S'agit-il d'un manque de courage pour s'opposer au système libéral et à l'Europe du capital ou s'agit-il d'un manque de courage pour assumer publiquement, à la veille des élections, un accord entre socialistes et droite sur la nécessité d'imposer l'austérité aux peuple français ?

Les déclarations de François Hollande au journal britannique "The Guardian", pour rassurer les milieux d'affaires anglais, et ses propos sur la "nécessité" qu'il y aurait à prendre en compte la dette publique dans les choix politiques à venir, tout cela fait plutôt penser à un Parti socialiste qui poursuit son intégration au système économique libéral.
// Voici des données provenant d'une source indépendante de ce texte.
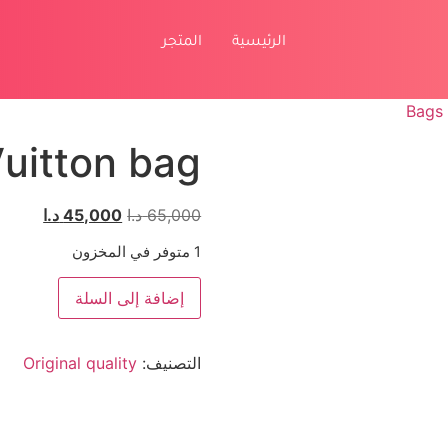
الرئيسية
المتجر
Bags
Vuitton bag
65,000
د.ا
45,000
د.ا
1 متوفر في المخزون
إضافة إلى السلة
التصنيف:
Original quality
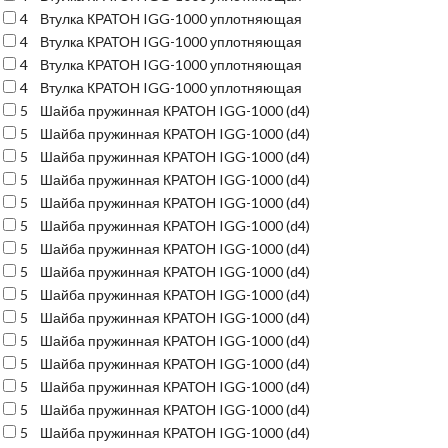
4
Втулка КРАТОН IGG-1000 уплотняющая
4
Втулка КРАТОН IGG-1000 уплотняющая
4
Втулка КРАТОН IGG-1000 уплотняющая
4
Втулка КРАТОН IGG-1000 уплотняющая
5
Шайба пружинная КРАТОН IGG-1000 (d4)
5
Шайба пружинная КРАТОН IGG-1000 (d4)
5
Шайба пружинная КРАТОН IGG-1000 (d4)
5
Шайба пружинная КРАТОН IGG-1000 (d4)
5
Шайба пружинная КРАТОН IGG-1000 (d4)
5
Шайба пружинная КРАТОН IGG-1000 (d4)
5
Шайба пружинная КРАТОН IGG-1000 (d4)
5
Шайба пружинная КРАТОН IGG-1000 (d4)
5
Шайба пружинная КРАТОН IGG-1000 (d4)
5
Шайба пружинная КРАТОН IGG-1000 (d4)
5
Шайба пружинная КРАТОН IGG-1000 (d4)
5
Шайба пружинная КРАТОН IGG-1000 (d4)
5
Шайба пружинная КРАТОН IGG-1000 (d4)
5
Шайба пружинная КРАТОН IGG-1000 (d4)
5
Шайба пружинная КРАТОН IGG-1000 (d4)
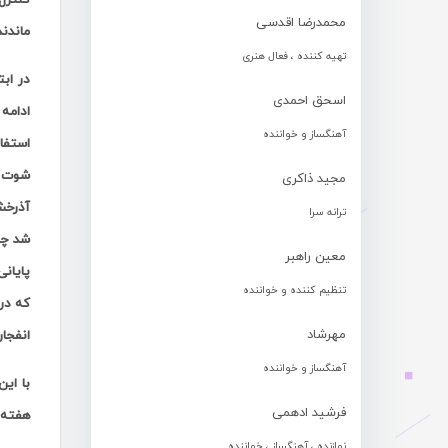
محمدرضا اقدسی
ماندند
تهیه کننده ، فعال هنری
در ابت
اسحق احمدی
ادامه
آهنگساز و خواننده
شوت غ
مجید ذاکری
آذرخشی
ترانه سرا
شد چن
معین راهبر
تنظیم کننده و خواننده
که در
مهرشاد
انفجار
آهنگساز و خواننده
فرشید ادهمی
هفته ا
نوازنده ، آهنگساز ، خواننده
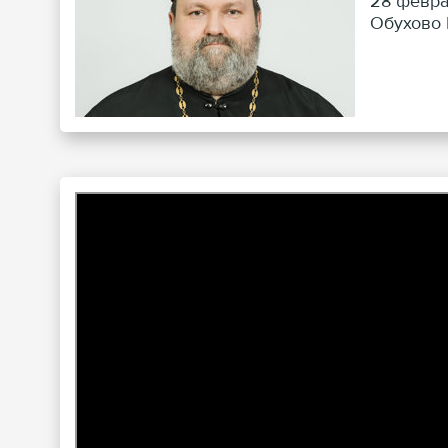
28 февра
Обухово 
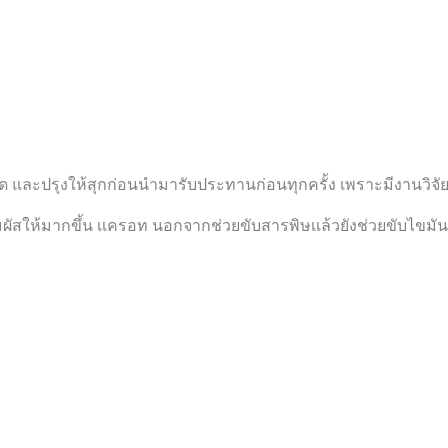
 และปรุงให้สุกก่อนนำมารับประทานก่อนทุกครั้ง เพราะมีงานวิจั
ัมผัสให้มากขึ้น เเครอท นอกจากช่วยขับสารพิษเเล้วยังช่วยขับไขมั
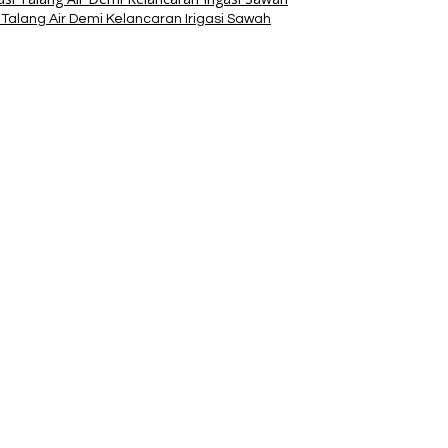
alang Air Demi Kelancaran Irigasi Sawah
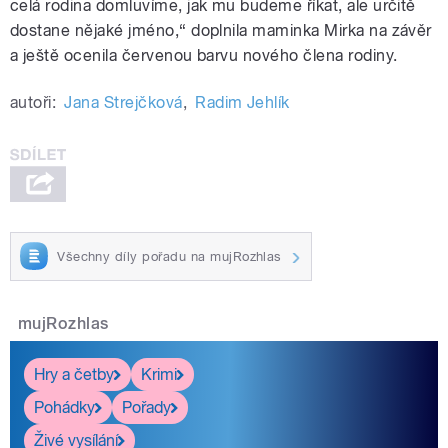
celá rodina domluvíme, jak mu budeme říkat, ale určitě
dostane nějaké jméno,“ doplnila maminka Mirka na závěr
a ještě ocenila červenou barvu nového člena rodiny.
autoři:
Jana Strejčková
,
Radim Jehlík
Všechny díly pořadu na mujRozhlas
mujRozhlas
Hry a četby
Krimi
Pohádky
Pořady
Živé vysílání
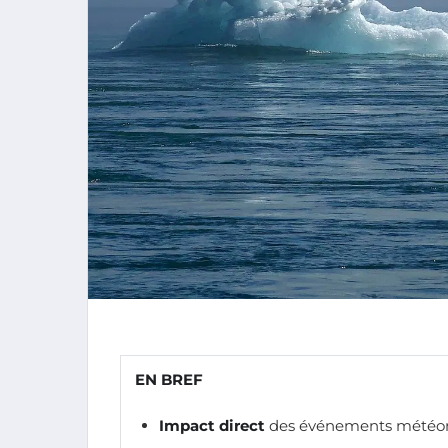
EN BREF
Impact direct
des événements météoro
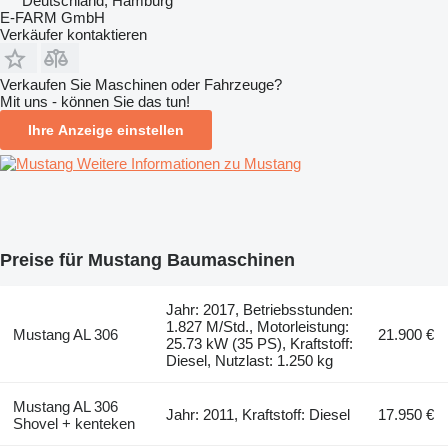
Deutschland, Hamburg
E-FARM GmbH
Verkäufer kontaktieren
Verkaufen Sie Maschinen oder Fahrzeuge?
Mit uns - können Sie das tun!
Ihre Anzeige einstellen
Weitere Informationen zu Mustang
Preise für Mustang Baumaschinen
Jahr: 2017, Betriebsstunden:
1.827 M/Std., Motorleistung:
Mustang AL 306
21.900 €
25.73 kW (35 PS), Kraftstoff:
Diesel, Nutzlast: 1.250 kg
Mustang AL 306
Jahr: 2011, Kraftstoff: Diesel
17.950 €
Shovel + kenteken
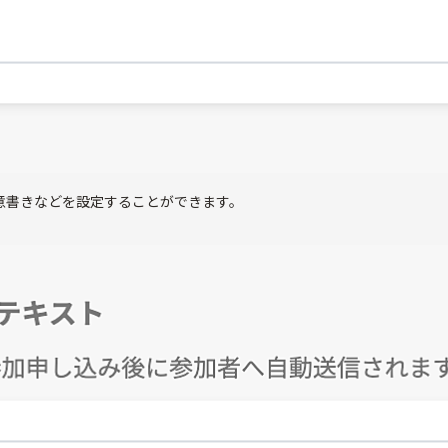
意書きなどを設定することができます。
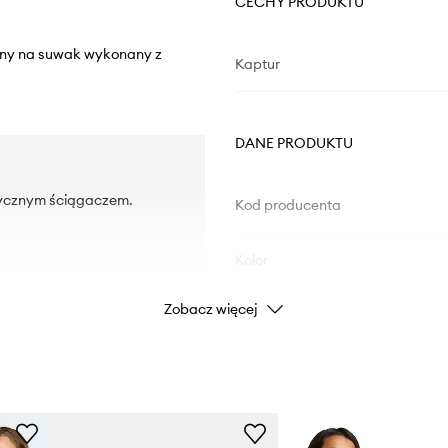
CECHY PRODUKTU
nany na suwak wykonany z
Kaptur
DANE PRODUKTU
tycznym ściągaczem.
Kod producenta
Kolor
Zobacz więcej
Marka
Producent
ID Produktu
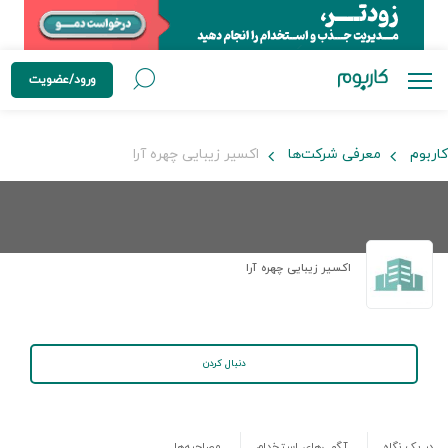
ورود/عضویت
کاربوم
معرفی شرکت‌ها
اکسیر زیبایی چهره آرا
اکسیر زیبایی چهره آرا
دنبال کردن
در یک نگاه
آگهی‌های استخدام
مصاحبه‌ها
On le voit à l'Assemblée nationale sur ce vote ; on l'a vu au Sénat sur la loi contre les licenciements boursiers : il n'y a aujourd'hui en France que le Parti communiste et ses partenaires du Front de gauche pour refuser l'austérité que tentent d'imposer les milieux économiques aux peuples.

Pendant que Marine Le Pen et les médias amusaient la galerie avec un anonymat des parrainages dont tout le monde se fout, maintenant que papa Le Pen a reconnu que sa fille avait ses 500 parrainages, les grands médias nationaux, la télévision en tête, cachaient aux français ce vote d'importance.

Encore une fois, contre la dérive libérale qui enfonce de plus en plus les peuples d'Europe dans la misère et qui dégrade de manière irrémédiable notre environnement, l'alternative se trouve à gauche, au sein du mouvement de rassemblement que constitue le Front de Gauche.

Sans les médias, c'est de manière militante, par l'implication de tous, que nous pourrons faire progresser une alternative crédible à gauche, une alternative anticapitaliste et écologique !

Nous comptons sur vous !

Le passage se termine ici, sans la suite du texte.